Nicht empfehlenswert ist es, ein Gewerbe unbefugt auszuüben. Dies nicht nur wegen drohender Verwaltungsstrafen bis zu 3.600 €, sondern vor allem auch deswegen, weil unbefugte gewerbliche Tätigkeiten im Haftungsfall auch trotz bestehender Haftpflichtversicherung nicht versichert sind. Außerdem kann jeder Konkurrent, aber auch so genannte Wettbewerbschutzverbände, „Pfuscher“ S. 132auf Unterlassung samt Urteilsveröffentlichung klagen, was diese sehr teuer kommen kann. Kaum bekannt ist auch, dass Kunden, sollten sie nach Auftragserteilung erfahren, dass der Unternehmer nicht alle erforderlichen Berechtigungen besitzt, den Vertrag wegen Irrtums drei Jahre lang anfechten können, was bis zur Rückabwicklung der wechselseitigen Leistungen führen kann. Wichtig ist auch zu wissen, dass „Pfuscher“ von der Teilnahme an öffentlichen Ausschreibungen ausgeschlossen sind bzw. werden. Sollten Pfuscher gleichzeitig Dienstnehmer sein, riskieren sie eine Entlassung, sollten sie in vorzeitiger Alterspension sein, deren Wegfall.
Nicht unerwähnt soll bleiben, dass seit der GewO-Novelle 2017 die Nebenrechte für alle Gewerbetreibende (siehe § 32 GewO) insoweit wesentlich erweitert wurden, als Leistungen bis zu 30 % des Jahresumsatzes in anderen (also nicht angemeldeten) Gewerben erbracht werden dürfen, wenn diese die eigene Leistung wirtschaftlich sinnvoll ergänzen. Innerhalb dieser Umsatzgrenze dürfen allerdings Leistungen reglementierter, also an einen Befähigungsnachweis gebundener Gewerbe nur im Rahmen einheitlicher Aufträge max. 15 % der gesamten Leistung ausmachen. Dabei ist nicht ausschließlich auf den Umsatz abzustellen, sondern kann etwa auch der Zeitaufwand als Parameter dafür herangezogen werden.
Auch wenn dadurch die Verhängung von Verwaltungsstrafen oder auch Unterlassungsklagen im Lauterkeitsrecht mitunter erheblich erschwert werden, sollte das Risiko, letztlich keine Deckung in der Haftpflichtversicherung im Schadensfall beanspruchen zu können (siehe oben), nicht unterschätzt werden. Dies vor allem auch deswegen, weil aus Gründen der Sicherheit entsprechend ausgebildete und erfahrene Fachkräfte für solche Leistungen herangezogen werden müssen, was in der Praxis häufig nicht möglich ist sowie auch der Schwerpunkt und die Eigenart des angemeldeten Gewerbes erhalten bleiben muss.

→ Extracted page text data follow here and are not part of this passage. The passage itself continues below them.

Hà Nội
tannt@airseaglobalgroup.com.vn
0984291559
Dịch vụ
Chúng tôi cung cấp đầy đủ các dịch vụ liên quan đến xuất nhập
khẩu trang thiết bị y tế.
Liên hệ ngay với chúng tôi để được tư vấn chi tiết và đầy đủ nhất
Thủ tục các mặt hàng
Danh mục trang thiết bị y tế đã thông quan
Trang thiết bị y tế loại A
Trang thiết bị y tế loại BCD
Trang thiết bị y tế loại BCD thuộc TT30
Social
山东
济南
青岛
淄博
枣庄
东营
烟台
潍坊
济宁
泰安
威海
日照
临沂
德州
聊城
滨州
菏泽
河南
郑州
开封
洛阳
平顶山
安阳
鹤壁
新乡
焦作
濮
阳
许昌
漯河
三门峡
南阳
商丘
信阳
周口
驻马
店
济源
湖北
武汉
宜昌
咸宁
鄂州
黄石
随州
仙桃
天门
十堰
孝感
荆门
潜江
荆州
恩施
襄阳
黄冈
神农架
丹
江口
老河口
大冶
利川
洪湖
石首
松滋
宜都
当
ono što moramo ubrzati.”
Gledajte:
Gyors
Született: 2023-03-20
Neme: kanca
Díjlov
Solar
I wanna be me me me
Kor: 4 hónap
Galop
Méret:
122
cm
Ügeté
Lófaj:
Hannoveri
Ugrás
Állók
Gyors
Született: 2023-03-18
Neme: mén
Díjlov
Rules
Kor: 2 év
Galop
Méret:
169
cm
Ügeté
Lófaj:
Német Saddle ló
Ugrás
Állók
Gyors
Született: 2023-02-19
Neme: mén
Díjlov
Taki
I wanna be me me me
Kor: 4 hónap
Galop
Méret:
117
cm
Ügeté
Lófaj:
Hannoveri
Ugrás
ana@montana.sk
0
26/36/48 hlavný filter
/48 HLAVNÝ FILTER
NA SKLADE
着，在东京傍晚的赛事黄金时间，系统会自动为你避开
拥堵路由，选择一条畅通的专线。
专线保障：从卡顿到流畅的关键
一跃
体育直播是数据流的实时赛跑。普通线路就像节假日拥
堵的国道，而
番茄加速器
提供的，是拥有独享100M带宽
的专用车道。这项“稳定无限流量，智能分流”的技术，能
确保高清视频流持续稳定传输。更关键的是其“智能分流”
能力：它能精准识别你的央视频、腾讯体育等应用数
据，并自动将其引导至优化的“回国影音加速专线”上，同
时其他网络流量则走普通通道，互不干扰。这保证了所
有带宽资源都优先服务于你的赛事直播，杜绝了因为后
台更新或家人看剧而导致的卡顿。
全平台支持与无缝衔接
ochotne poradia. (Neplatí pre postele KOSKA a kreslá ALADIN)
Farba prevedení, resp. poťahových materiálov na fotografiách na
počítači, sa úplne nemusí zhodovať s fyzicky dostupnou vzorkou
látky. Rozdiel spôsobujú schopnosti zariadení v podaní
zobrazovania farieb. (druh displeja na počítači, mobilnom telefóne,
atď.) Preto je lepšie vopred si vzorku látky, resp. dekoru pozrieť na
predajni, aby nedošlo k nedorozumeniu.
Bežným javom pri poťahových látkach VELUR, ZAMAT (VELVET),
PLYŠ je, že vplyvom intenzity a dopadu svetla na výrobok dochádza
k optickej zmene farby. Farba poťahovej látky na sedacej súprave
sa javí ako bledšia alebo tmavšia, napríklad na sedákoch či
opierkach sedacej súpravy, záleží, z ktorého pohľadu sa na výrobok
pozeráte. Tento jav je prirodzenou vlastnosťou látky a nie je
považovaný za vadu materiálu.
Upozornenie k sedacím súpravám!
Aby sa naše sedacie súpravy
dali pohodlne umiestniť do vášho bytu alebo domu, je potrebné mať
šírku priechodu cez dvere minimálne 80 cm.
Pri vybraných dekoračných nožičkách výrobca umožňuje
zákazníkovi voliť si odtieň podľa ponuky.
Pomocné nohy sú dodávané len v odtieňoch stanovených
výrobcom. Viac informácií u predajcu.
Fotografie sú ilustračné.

Betriebsanlagenrecht – Was muss unbedingt beachtet werden?
Bei größeren Anlagen, die erst errichtet und bewilligt werden müssen, ist die Suche nach einem geeigneten Standort für die Gründer eine zentrale Frage. Zum einen muss der Standort schon auf Grund des konkreten Flächenwidmungsplanes der Standortgemeinde überhaupt geeignet sein (z.B. ist keine Neuerrichtung von metall- oder holzverarbeitenden Betrieben in Wohn- oder Mischgebieten möglich), zum anderen darf der Betrieb der Anlage insbesondere keine Personen gefährden oder Nachbarn unzumutbar belästigen. Ob dies der Fall ist, muss in einem Verfahren, in dem den Nachbarn Parteistellung zukommt, erst einmal geklärt werden.
Wird hingegen ein Unternehmen gekauft oder gepachtet, sollte genau darauf geachtet werden, ob sämtliche bau- und anlagenrechtlichen Bewilligungen vorliegen. Die Erfahrung zeigt leider, dass dies häufig nicht der Fall ist.